[sheepdog] [PATCH v3 2/8] sheep: make requests with new epoch sleep until epoch is updated

Thu May 24 05:37:45 CEST 2012

From: levin li <xingke.lwp at taobao.com>

If requests comes with epoch newer than system epoch, then
we shouldn't just make it done with result SD_RES_NEW_NODE_VER,
if so, the sender would busy retrying this request, which may
casue CPU too busy to process other request.

We push the requests with new epoch into a wait_epoch_queue to
make it wait for epoch consistency, after epoch changes we wake
up these requests in the queue, which avoids busy retrying.

Signed-off-by: levin li <xingke.lwp at taobao.com>
---
 sheep/group.c      |    1 +
 sheep/recovery.c   |    2 ++
 sheep/sdnet.c      |   28 ++++++++++++++++++++++++----
 sheep/sheep_priv.h |    2 ++
 4 files changed, 29 insertions(+), 4 deletions(-)
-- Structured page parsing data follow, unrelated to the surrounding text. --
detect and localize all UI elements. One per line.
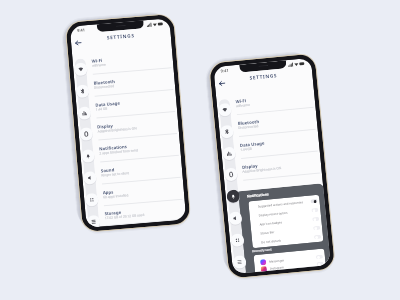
staticText: 9:41 — [220, 68, 229, 73]
staticText: Apps — [102, 188, 114, 195]
button[interactable]: Sound — [100, 156, 181, 184]
button[interactable]: Bluetooth — [220, 125, 234, 139]
staticText: 2 apps blocked from send — [99, 148, 138, 155]
button[interactable]: Toggle — [313, 226, 320, 230]
button[interactable]: Bluetooth — [237, 108, 316, 137]
staticText: Do not disturb — [261, 235, 314, 244]
button[interactable]: Toggle — [316, 254, 323, 259]
button[interactable]: Toggle — [316, 262, 324, 266]
staticText: Messenger — [269, 255, 316, 264]
staticText: Bluetooth — [93, 78, 116, 86]
button[interactable]: Toggle — [314, 235, 321, 239]
button[interactable]: Apps — [85, 193, 99, 207]
staticText: 1.44 GB — [240, 147, 252, 152]
button[interactable]: Sound — [83, 171, 97, 185]
staticText: 1.44 GB — [96, 107, 108, 112]
staticText: Ringer set to silent — [101, 171, 129, 177]
button[interactable]: Bluetooth — [93, 68, 173, 97]
button[interactable]: Display — [96, 112, 177, 140]
button[interactable]: Notifications — [81, 149, 95, 163]
button[interactable]: Notifications — [98, 134, 179, 162]
button[interactable]: Apps — [230, 233, 245, 247]
staticText: Disconnected — [94, 84, 115, 90]
staticText: Storage — [104, 209, 122, 216]
button[interactable]: Display — [241, 152, 320, 181]
staticText: Wi-Fi — [91, 57, 103, 64]
button[interactable]: Wi-Fi — [235, 86, 314, 115]
button[interactable]: Display — [224, 167, 238, 182]
button[interactable]: Back — [215, 77, 227, 89]
button[interactable]: Sound — [228, 211, 242, 225]
button[interactable]: Data Usage — [95, 90, 175, 119]
staticText: Data Usage — [240, 140, 265, 148]
button[interactable]: Storage — [104, 200, 184, 226]
button[interactable]: Storage — [232, 255, 247, 269]
staticText: Adaptive Brightness is ON — [97, 126, 137, 134]
button[interactable]: Back — [72, 36, 84, 48]
staticText: Wi-Fi — [235, 97, 247, 104]
button[interactable]: App icon badges — [259, 214, 320, 228]
staticText: Notifications — [246, 192, 269, 199]
staticText: Bluetooth — [237, 118, 260, 126]
button[interactable]: Do not disturb — [261, 232, 321, 246]
button[interactable]: Apps — [102, 178, 183, 206]
staticText: Notifications — [99, 143, 127, 152]
staticText: Instagram — [270, 262, 317, 271]
button[interactable]: Display recent option — [258, 205, 319, 220]
button[interactable]: Bluetooth — [76, 84, 90, 98]
staticText: 9:41 — [77, 27, 85, 33]
button[interactable]: Toggle — [312, 217, 320, 221]
button[interactable]: Data Usage — [78, 106, 92, 120]
staticText: Disconnected — [238, 124, 259, 130]
staticText: Display — [97, 122, 113, 130]
button[interactable]: Notifications — [226, 189, 240, 204]
button[interactable]: Storage — [87, 215, 101, 228]
button[interactable]: Toggle — [310, 199, 318, 204]
staticText: Display recent option — [258, 208, 312, 218]
button[interactable]: Data Usage — [239, 130, 318, 159]
button[interactable]: Display — [79, 127, 93, 141]
button[interactable]: Wi-Fi — [218, 103, 232, 117]
button[interactable]: Messenger — [260, 253, 323, 267]
button[interactable]: Status Bar — [260, 223, 320, 237]
staticText: wifiname — [92, 63, 106, 68]
staticText: SETTINGS — [106, 32, 135, 41]
staticText: Sound — [101, 166, 115, 174]
staticText: Display — [242, 162, 258, 170]
button[interactable]: Data Usage — [222, 146, 236, 161]
staticText: 60 apps installed — [103, 193, 129, 199]
staticText: Suggested actions and responses — [258, 200, 311, 209]
staticText: SETTINGS — [249, 72, 278, 82]
button[interactable]: Wi-Fi — [74, 62, 88, 76]
staticText: Adaptive Brightness is ON — [242, 166, 281, 174]
button[interactable]: Instagram — [261, 260, 324, 272]
button[interactable]: Toggle — [311, 208, 319, 212]
staticText: wifiname — [236, 103, 250, 108]
button[interactable]: Suggested actions and responses — [257, 196, 318, 210]
staticText: Recently sent — [252, 247, 272, 253]
staticText: App icon badges — [259, 217, 312, 226]
staticText: 17.02 GB of 29.12 GB used — [105, 213, 145, 220]
staticText: Status Bar — [260, 226, 313, 236]
button[interactable]: Wi-Fi — [91, 46, 172, 75]
staticText: Data Usage — [95, 100, 120, 108]
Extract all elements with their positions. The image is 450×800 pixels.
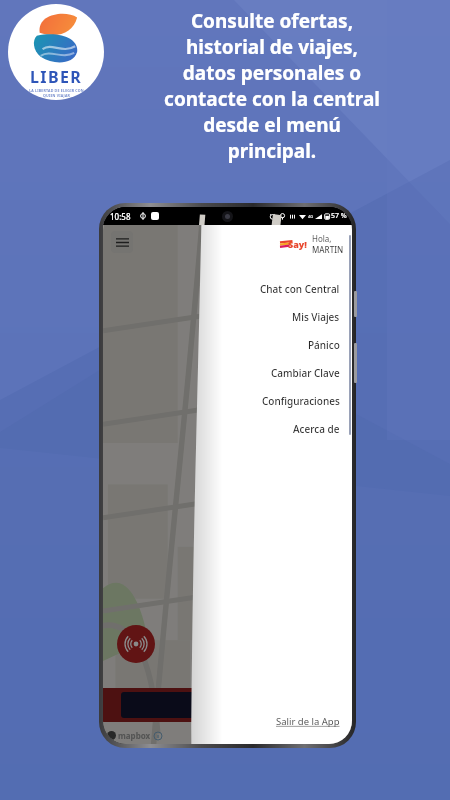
staticText: Mis Viajes (292, 310, 340, 324)
button[interactable]: Pánico (117, 625, 155, 663)
button[interactable]: Cambiar Clave (203, 359, 344, 387)
button[interactable]: Configuraciones (203, 387, 344, 415)
staticText: Say! (288, 238, 307, 250)
staticText: Pánico (308, 338, 340, 352)
staticText: 10:58 (110, 211, 131, 222)
button[interactable]: Mis Viajes (203, 303, 344, 331)
staticText: Configuraciones (262, 394, 340, 408)
staticText: 4G (308, 214, 314, 219)
staticText: LIBER (30, 66, 83, 88)
staticText: Salir de la App (276, 715, 340, 728)
button[interactable]: PONERME D (121, 692, 352, 718)
staticText: Hola, (312, 233, 332, 244)
button[interactable]: Menú (111, 231, 133, 253)
staticText: Cambiar Clave (271, 366, 340, 380)
staticText: Chat con Central (260, 282, 340, 296)
staticText: LA LIBERTAD DE ELEGIR CON QUIEN VIAJAR (29, 88, 84, 98)
button[interactable]: Acerca de (203, 415, 344, 443)
staticText: MARTIN (312, 244, 344, 255)
button[interactable]: Pánico (203, 331, 344, 359)
staticText: 57 % (331, 211, 347, 221)
staticText: Consulte ofertas, historial de viajes, d… (110, 8, 434, 164)
staticText: Acerca de (293, 422, 340, 436)
button[interactable]: Chat con Central (203, 275, 344, 303)
staticText: mapbox (118, 730, 151, 741)
button[interactable]: Salir de la App (276, 715, 344, 744)
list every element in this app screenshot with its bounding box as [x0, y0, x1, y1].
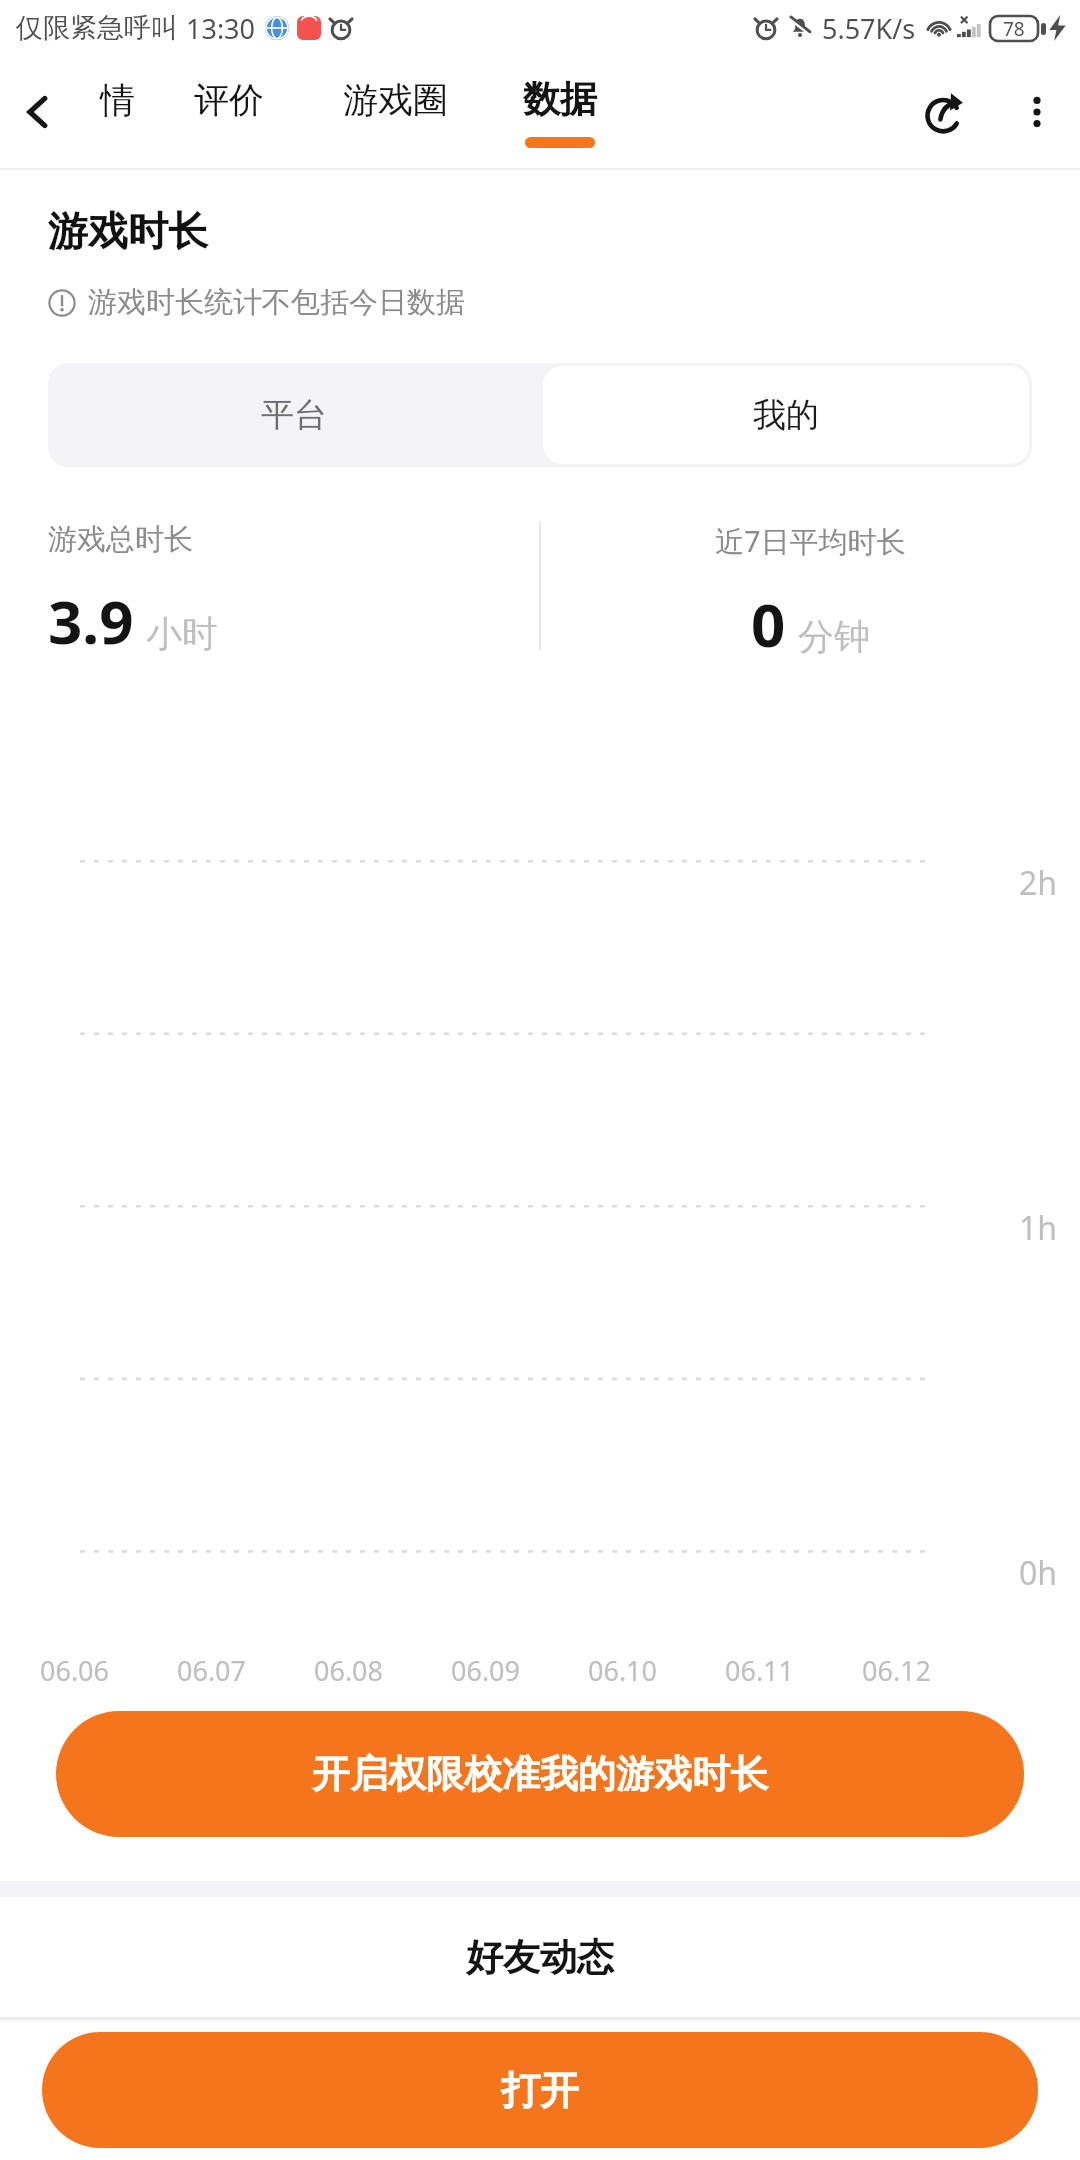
staticText: 06.10: [588, 1652, 658, 1689]
staticText: 06.09: [451, 1652, 521, 1689]
staticText: 2h: [1019, 861, 1058, 905]
staticText: 数据: [523, 76, 597, 123]
staticText: 分钟: [798, 614, 870, 659]
button[interactable]: 情: [76, 56, 158, 168]
staticText: 0: [751, 583, 786, 665]
button[interactable]: 平台: [48, 363, 540, 467]
button[interactable]: 数据: [490, 56, 630, 168]
staticText: 小时: [146, 611, 218, 656]
staticText: 打开: [501, 2066, 579, 2115]
staticText: 游戏圈: [343, 78, 448, 122]
staticText: 06.11: [725, 1652, 795, 1689]
staticText: 3.9: [48, 580, 134, 662]
staticText: 78: [1003, 16, 1025, 42]
staticText: 06.07: [177, 1652, 247, 1689]
staticText: 情: [100, 78, 135, 122]
staticText: 游戏时长: [48, 206, 208, 256]
staticText: 游戏时长统计不包括今日数据: [88, 284, 465, 321]
staticText: 评价: [194, 78, 264, 122]
staticText: 06.08: [314, 1652, 384, 1689]
staticText: 游戏总时长: [48, 521, 193, 558]
staticText: 好友动态: [466, 1934, 614, 1981]
staticText: 仅限紧急呼叫: [16, 11, 178, 45]
staticText: 13:30: [186, 10, 256, 47]
staticText: 平台: [261, 394, 327, 436]
staticText: 06.06: [40, 1652, 110, 1689]
staticText: 开启权限校准我的游戏时长: [312, 1750, 768, 1798]
button[interactable]: Share: [896, 56, 994, 168]
staticText: 0h: [1019, 1551, 1058, 1595]
button[interactable]: Back: [0, 56, 76, 168]
button[interactable]: 游戏圈: [300, 56, 490, 168]
button[interactable]: 开启权限校准我的游戏时长: [56, 1711, 1024, 1837]
button[interactable]: 我的: [543, 366, 1029, 464]
button[interactable]: 打开: [42, 2032, 1038, 2148]
button[interactable]: More options: [994, 56, 1080, 168]
staticText: 近7日平均时长: [715, 521, 906, 561]
button[interactable]: 评价: [158, 56, 300, 168]
staticText: 1h: [1019, 1206, 1058, 1250]
staticText: 我的: [753, 394, 819, 436]
staticText: 06.12: [862, 1652, 932, 1689]
staticText: 5.57K/s: [822, 10, 916, 47]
diff --git a/sheep/group.c b/sheep/group.c
index e2632ac..8673b7a 100644
--- a/sheep/group.c
+++ b/sheep/group.c
@@ -1381,6 +1381,7 @@ int create_cluster(int port, int64_t zone, int nr_vnodes)
 
 	INIT_LIST_HEAD(&sys->request_queue);
 	INIT_LIST_HEAD(&sys->event_queue);
+	INIT_LIST_HEAD(&sys->wait_rw_queue);
 
 	ret = send_join_request(&sys->this_node);
 	if (ret != 0)
diff --git a/sheep/recovery.c b/sheep/recovery.c
index f341fc6..de4bc62 100644
--- a/sheep/recovery.c
+++ b/sheep/recovery.c
@@ -692,5 +692,7 @@ int start_recovery(uint32_t epoch)
 		queue_work(sys->recovery_wqueue, &rw->work);
 	}
 
+	resume_wait_epoch_requests();
+
 	return 0;
 }
diff --git a/sheep/sdnet.c b/sheep/sdnet.c
index 5e9cb3b..cd3311e 100644
--- a/sheep/sdnet.c
+++ b/sheep/sdnet.c
@@ -174,14 +174,23 @@ static int check_epoch(struct request *req)
 	int ret = SD_RES_SUCCESS;
 
 	if (before(req_epoch, sys->epoch)) {
-		ret = SD_RES_OLD_NODE_VER;
 		eprintf("old node version %u, %u, %x\n",
 				sys->epoch, req_epoch, opcode);
+		/* make gateway to retry. */
+		req->rp.result = SD_RES_OLD_NODE_VER;
+		req->rp.epoch = sys->epoch;
+		req->work.done(&req->work);
+		ret = req->rp.result;
 	} else if (after(req_epoch, sys->epoch)) {
-		ret = SD_RES_NEW_NODE_VER;
 		eprintf("new node version %u, %u, %x\n",
 				sys->epoch, req_epoch, opcode);
+
+		/* wait for epoch consistency. */
+		req->rp.result = SD_RES_NEW_NODE_VER;
+		list_add_tail(&req->request_list, &sys->wait_rw_queue);
+		ret = req->rp.result;
 	}
+
 	return ret;
 }
 
@@ -201,9 +210,7 @@ static int check_request(struct request *req)
 	else {
 		int ret = check_epoch(req);
 		if (ret != SD_RES_SUCCESS) {
-			req->rp.result = ret;
 			sys->nr_outstanding_io++;
-			req->work.done(&req->work);
 			return -1;
 		}
 	}
@@ -251,6 +258,19 @@ void resume_pending_requests(void)
 		process_request_event_queues();
 }
 
+void resume_wait_epoch_requests(void)
+{
+	struct request *req, *t;
+
+	list_for_each_entry_safe(req, t, &sys->wait_rw_queue,
+				 request_list) {
+
+		list_del(&req->request_list);
+		list_add_tail(&req->request_list, &sys->request_queue);
+		process_request_event_queues();
+	}
+}
+
 static void queue_request(struct request *req)
 {
 	struct sd_req *hdr = &req->rq;
diff --git a/sheep/sheep_priv.h b/sheep/sheep_priv.h
index 3d5a964..ba29a2a 100644
--- a/sheep/sheep_priv.h
+++ b/sheep/sheep_priv.h
@@ -137,6 +137,7 @@ struct cluster_info {
 
 	struct list_head request_queue;
 	struct list_head event_queue;
+	struct list_head wait_rw_queue;
 	struct event_struct *cur_cevent;
 	int nr_outstanding_io;
 	int nr_outstanding_reqs;
@@ -267,6 +268,7 @@ int get_nr_copies(struct vnode_info *vnode_info);
 int is_access_to_busy_objects(uint64_t oid);
 
 void resume_pending_requests(void);
+void resume_wait_epoch_requests(void);
 
 int create_cluster(int port, int64_t zone, int nr_vnodes);
 int leave_cluster(void);
-- 
1.7.10